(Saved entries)
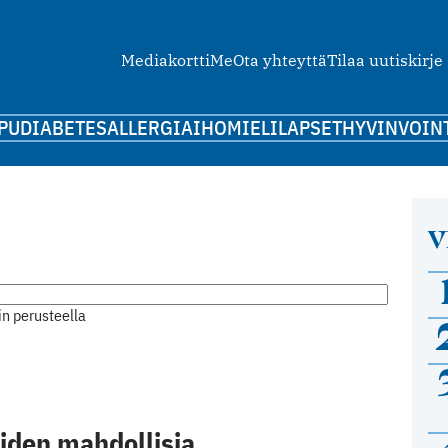
Mediakortti
Me
Ota yhteyttä
Tilaa uutiskirje
PU
DIABETES
ALLERGIA
IHO
MIELI
LAPSET
HYVINVOIN
V
n perusteella
iden mahdollisia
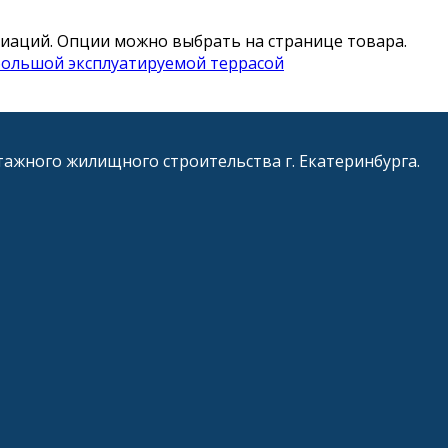
риаций. Опции можно выбрать на странице товара.
большой эксплуатируемой террасой
ажного жилищного строительства г. Екатеринбурга.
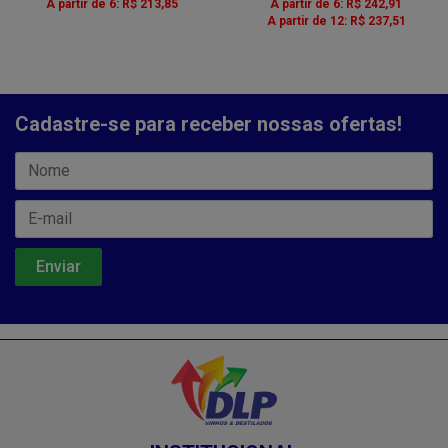
A partir de 6: R$ 213,85
A partir de 6: R$ 242,91
A partir de 12: R$ 237,51
Cadastre-se para receber nossas ofertas!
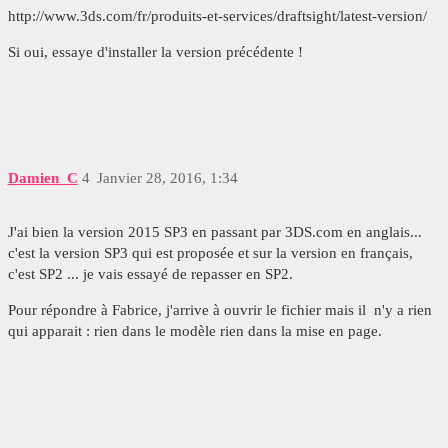
http://www.3ds.com/fr/produits-et-services/draftsight/latest-version/
Si oui, essaye d'installer la version précédente !
Damien_C
4
Janvier 28, 2016, 1:34
J'ai bien la version 2015 SP3 en passant par 3DS.com en anglais...
c'est la version SP3 qui est proposée et sur la version en français,
c'est SP2 ... je vais essayé de repasser en SP2.
Pour répondre à Fabrice, j'arrive à ouvrir le fichier mais il n'y a rien
qui apparait : rien dans le modèle rien dans la mise en page.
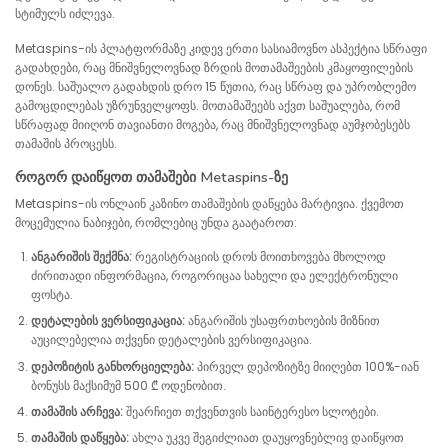
სტიმულს იძლევა.
Metaspins-ის პლატფორმაზე კიდევ ერთი სასიამოვნო ასპექტია სწრაფი
გადახდები, რაც მნიშვნელოვნად ზრდის მოთამაშეების კმაყოფილების
დონეს. საშუალო გადახდის დრო 15 წუთია, რაც სწრაფ და უპრობლემო
გამოცდილებას უზრუნველყოფს. მოთამაშეებს აქვთ საშუალება, რომ
სწრაფად მიიღონ თავიანთი მოგება, რაც მნიშვნელოვნად აუმჯობესებს
თამაშის პროცესს.
როგორ დაიწყოთ თამაშები Metaspins-ზე
Metaspins-ის ონლაინ კაზინო თამაშების დაწყება მარტივია. ქვემოთ
მოცემულია ნაბიჯები, რომლებიც უნდა გაატაროთ:
ანგარიშის შექმნა:
რეგისტრაციის დროს მოითხოვება მხოლოდ
ძირითადი ინფორმაცია, როგორიცაა სახელი და ელექტრონული
ფოსტა.
დეტალების ვერსიფიკაცია:
ანგარიშის უსაფრთხოების მიზნით
აუცილებელია თქვენი დეტალების ვერსიფიკაცია.
დეპოზიტის განხორციელება:
პირველ დეპოზიტზე მიიღებთ 100%-იან
ბონუსს მაქსიმუმ 500 ₾ ოდენობით.
თამაშის არჩევა:
შეარჩიეთ თქვენთვის საინტერესო სლოტები.
თამაშის დაწყება:
ახლა უკვე შეგიძლიათ დაუყოვნებლივ დაიწყოთ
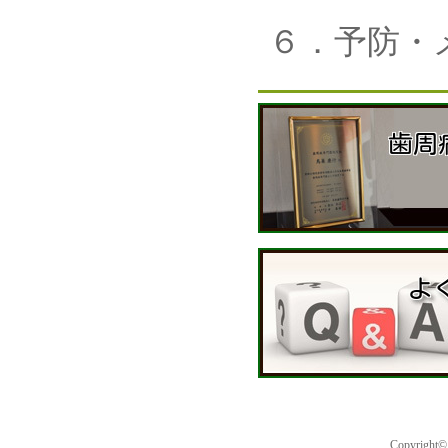
６．予防・
Copyright©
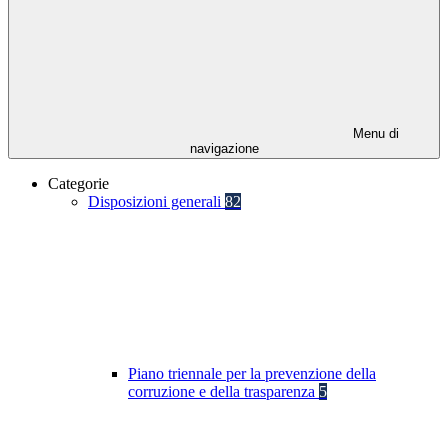
Menu di
navigazione
Categorie
Disposizioni generali
82
Piano triennale per la prevenzione della
corruzione e della trasparenza
5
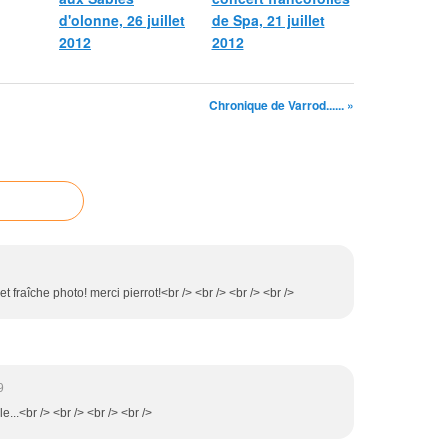
d'olonne, 26 juillet
de Spa, 21 juillet
2012
2012
Chronique de Varrod...... »
et fraîche photo! merci pierrot!<br /> <br /> <br /> <br />
9
e...<br /> <br /> <br /> <br />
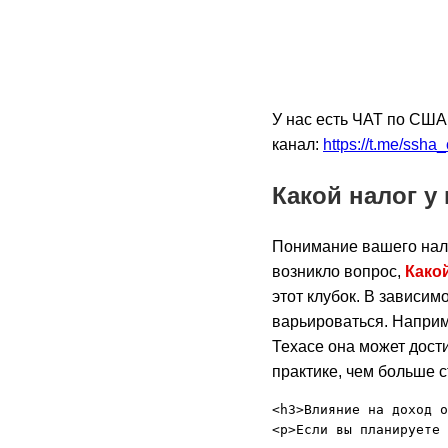
У нас есть ЧАТ по США
канал:
https://t.me/ssha
Какой налог у
Понимание вашего нал
возникло вопрос,
Како
этот клубок. В зависим
варьироваться. Наприме
Техасе она может дости
практике, чем больше с
<h3>Влияние на доход о
<p>Если вы планируете 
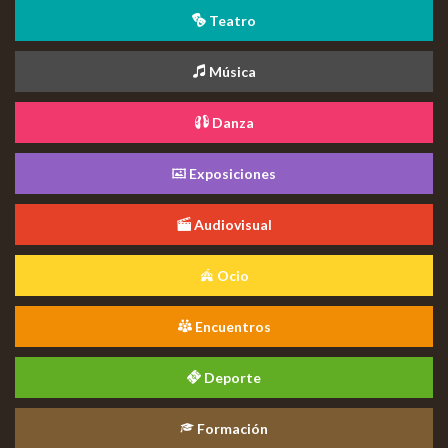
Teatro
Música
Danza
Exposiciones
Audiovisual
Ocio
Encuentros
Deporte
Formación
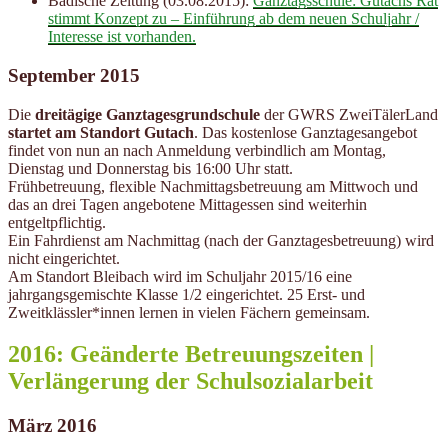
Badische Zeitung (03.08.2015):
Ganztagsschule: Gutachs Rat
stimmt Konzept zu – Einführung ab dem neuen Schuljahr /
Interesse ist vorhanden.
September 2015
Die
dreitägige Ganztagesgrundschule
der GWRS ZweiTälerLand
startet am Standort Gutach
. Das kostenlose Ganztagesangebot
findet von nun an nach Anmeldung verbindlich am Montag,
Dienstag und Donnerstag bis 16:00 Uhr statt.
Frühbetreuung, flexible Nachmittagsbetreuung am Mittwoch und
das an drei Tagen angebotene Mittagessen sind weiterhin
entgeltpflichtig.
Ein Fahrdienst am Nachmittag (nach der Ganztagesbetreuung) wird
nicht eingerichtet.
Am Standort Bleibach wird im Schuljahr 2015/16 eine
jahrgangsgemischte Klasse 1/2 eingerichtet. 25 Erst- und
Zweitklässler*innen lernen in vielen Fächern gemeinsam.
2016: Geänderte Betreuungszeiten |
Verlängerung der Schulsozialarbeit
März 2016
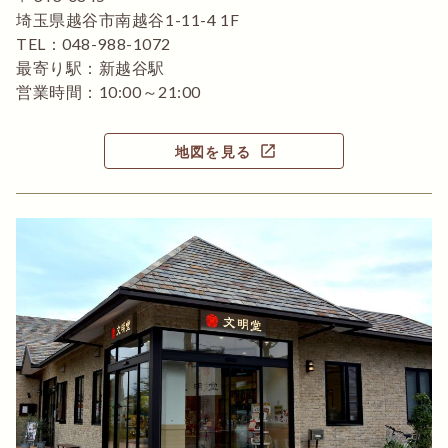
埼玉県越谷市南越谷1-11-4 1F
TEL：048-988-1072
最寄り駅：新越谷駅
営業時間：10:00～21:00
open_in_new
地図を見る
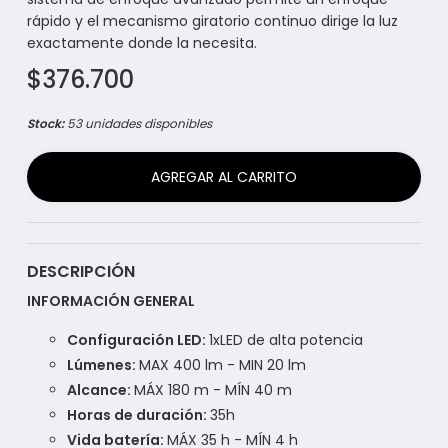
rápido y el mecanismo giratorio continuo dirige la luz
exactamente donde la necesita.
$376.700
Stock:
53 unidades disponibles
AGREGAR AL CARRITO
DESCRIPCIÓN
INFORMACIÓN GENERAL
Configuración LED:
1xLED de alta potencia
Lúmenes:
MAX 400 lm - MIN 20 lm
Alcance:
MÁX 180 m - MÍN 40 m
Horas de duración:
35h
Vida batería:
MÁX 35 h - MÍN 4 h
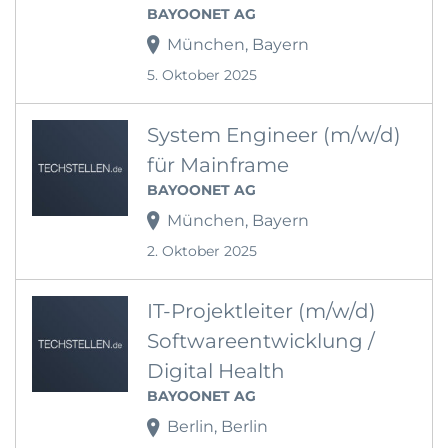
BAYOONET AG
München, Bayern
5. Oktober 2025
System Engineer (m/w/d)
für Mainframe
BAYOONET AG
München, Bayern
2. Oktober 2025
IT-Projektleiter (m/w/d)
Softwareentwicklung /
Digital Health
BAYOONET AG
Berlin, Berlin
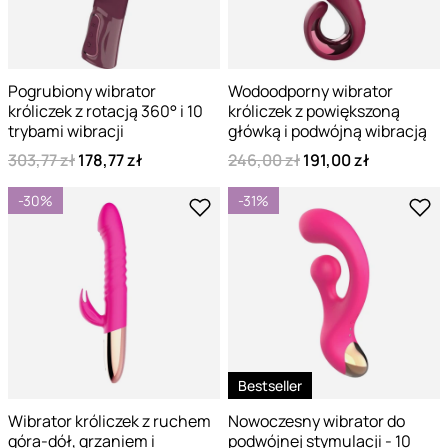
Pogrubiony wibrator
Wodoodporny wibrator
króliczek z rotacją 360° i 10
króliczek z powiększoną
trybami wibracji
główką i podwójną wibracją
303,77 zł
178,77 zł
246,00 zł
191,00 zł
-30%
-31%
Bestseller
Wibrator króliczek z ruchem
Nowoczesny wibrator do
góra-dół, grzaniem i
podwójnej stymulacji - 10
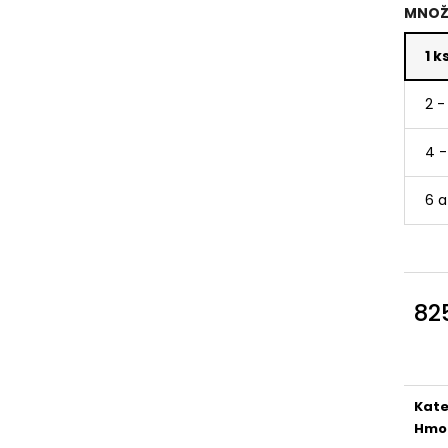
MNOŽ
DÁRKOVÝ SET CHILLI PRODUKTŮ
DÁRKOVÝ SET CH
1 k
1 095 Kč
795 Kč
Původně:
1 200 Kč
2 -
4 -
6 a
82
Měr
cena
Kate
Hmo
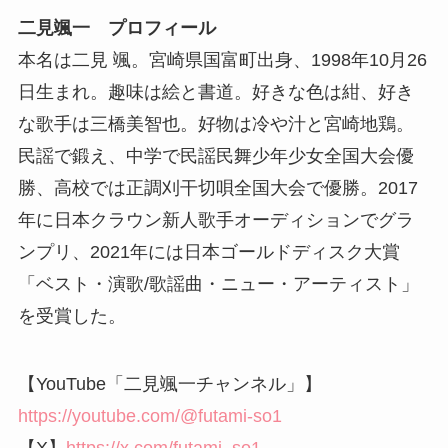
二見颯一 プロフィール
本名は二見 颯。宮崎県国富町出身、1998年10月26
日生まれ。趣味は絵と書道。好きな色は紺、好き
な歌手は三橋美智也。好物は冷や汁と宮崎地鶏。
民謡で鍛え、中学で民謡民舞少年少女全国大会優
勝、高校では正調刈干切唄全国大会で優勝。2017
年に日本クラウン新人歌手オーディションでグラ
ンプリ、2021年には日本ゴールドディスク大賞
「ベスト・演歌/歌謡曲・ニュー・アーティスト」
を受賞した。
【YouTube「二見颯一チャンネル」】
https://youtube.com/@futami-so1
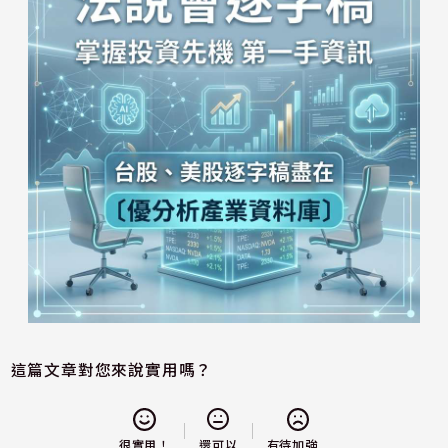
這篇文章對您來說實用嗎？
還可以
很實用！
有待加強...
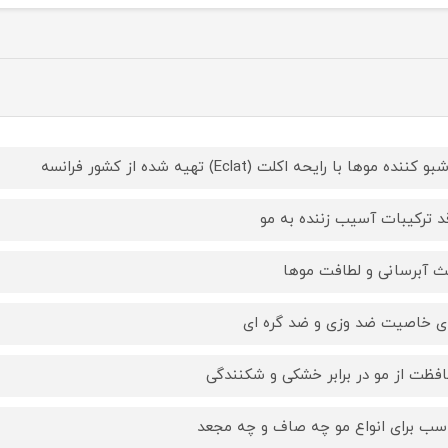
کننده موها با رایحه اکلت (Eclat) تهیه شده از کشور فرانسه
د ترکیبات آسیب زننده به مو
ث آبرسانی و لطافت موها
ای خاصیت ضد وزی و ضد گره ای
فظت از مو در برابر خشکی و شکنندگی
سب برای انواع مو چه صاف و چه مجعد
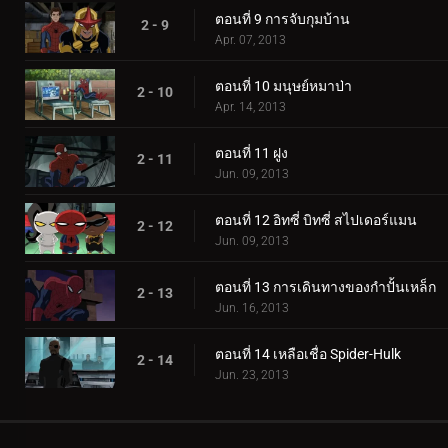
ตอนที่ 9 การจับกุมบ้าน
2 - 9
Apr. 07, 2013
ตอนที่ 10 มนุษย์หมาป่า
2 - 10
Apr. 14, 2013
ตอนที่ 11 ฝูง
2 - 11
Jun. 09, 2013
ตอนที่ 12 อิทซี่ บิทซี่ สไปเดอร์แมน
2 - 12
Jun. 09, 2013
ตอนที่ 13 การเดินทางของกำปั้นเหล็ก
2 - 13
Jun. 16, 2013
ตอนที่ 14 เหลือเชื่อ Spider-Hulk
2 - 14
Jun. 23, 2013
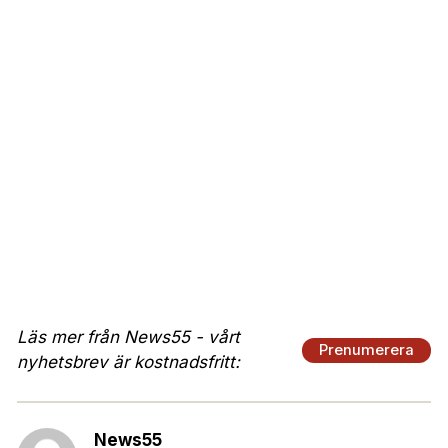
Läs mer från News55 - vårt
Prenumerera
nyhetsbrev är kostnadsfritt:
News55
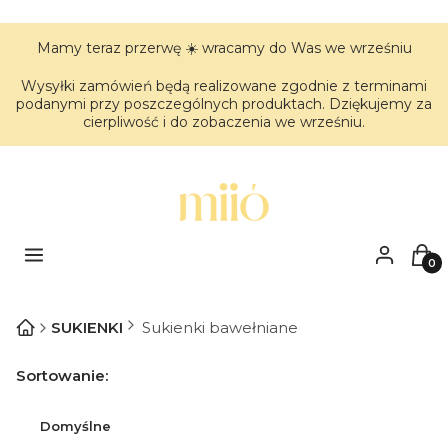
Mamy teraz przerwę ☀️ wracamy do Was we wrześniu
Wysyłki zamówień będą realizowane zgodnie z terminami
podanymi przy poszczególnych produktach. Dziękujemy za
cierpliwość i do zobaczenia we wrześniu.
Menu
Zaloguj się
Kos
SUKIENKI
Sukienki bawełniane
Lista produktów
Sortowanie:
Domyślne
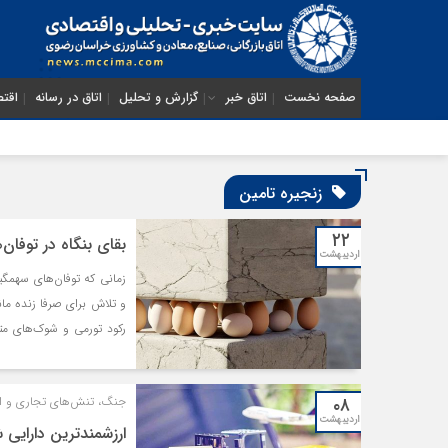
صفحه نخست
اتاق خبر
گزارش و تحلیل
اتاق در رسانه
اقتص
زنجیره تامین
۲۲
بقای بنگاه در توفان
اردیبهشت
زمانی که توفان‌های سهمگین
و تلاش برای صرفا زنده ما
رکود تورمی و شوک‌های مت
کاملا قابل درک است. اما 
به‌تدریج فرسوده می‌شوند
۰۸
جنگ، تنش‌های تجاری و اختل
تنها نشکند، بلکه از آنها تغ
اردیبهشت
ارزشمندترین دارایی ش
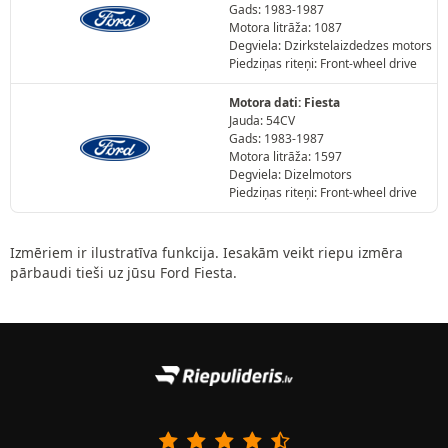
Gads: 1983-1987
Motora litrāža: 1087
Degviela: Dzirkstelaizdedzes motors
Piedziņas riteņi: Front-wheel drive
Motora dati: Fiesta
Jauda: 54CV
Gads: 1983-1987
Motora litrāža: 1597
Degviela: Dizelmotors
Piedziņas riteņi: Front-wheel drive
Izmēriem ir ilustratīva funkcija. Iesakām veikt riepu izmēra
pārbaudi tieši uz jūsu Ford Fiesta.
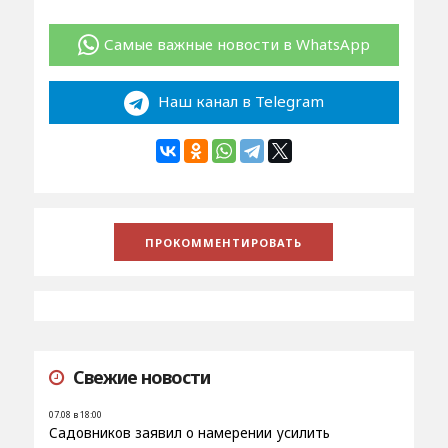
Самые важные новости в WhatsApp
Наш канал в Telegram
Свежие новости
07.08 в 18:00
Садовников заявил о намерении усилить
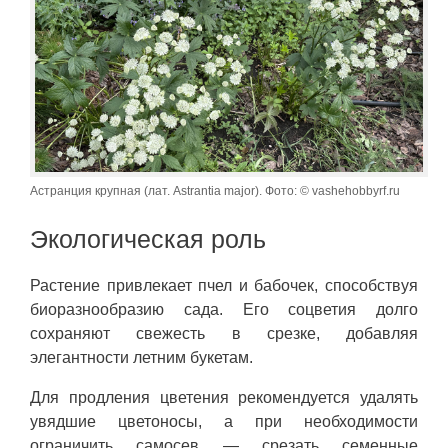
Астранция крупная (лат. Astrantia major). Фото: © vashehobbyrf.ru
Экологическая роль
Растение привлекает пчел и бабочек, способствуя
биоразнообразию сада. Его соцветия долго
сохраняют свежесть в срезке, добавляя
элегантности летним букетам.
Для продления цветения рекомендуется удалять
увядшие цветоносы, а при необходимости
ограничить самосев — срезать семенные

▶ **PROBLEM TO SOLVE**
The answer is a bare number: how many lines of the records contain the string "Fiesta"?

▶ **FINISHED EXERCISE**
2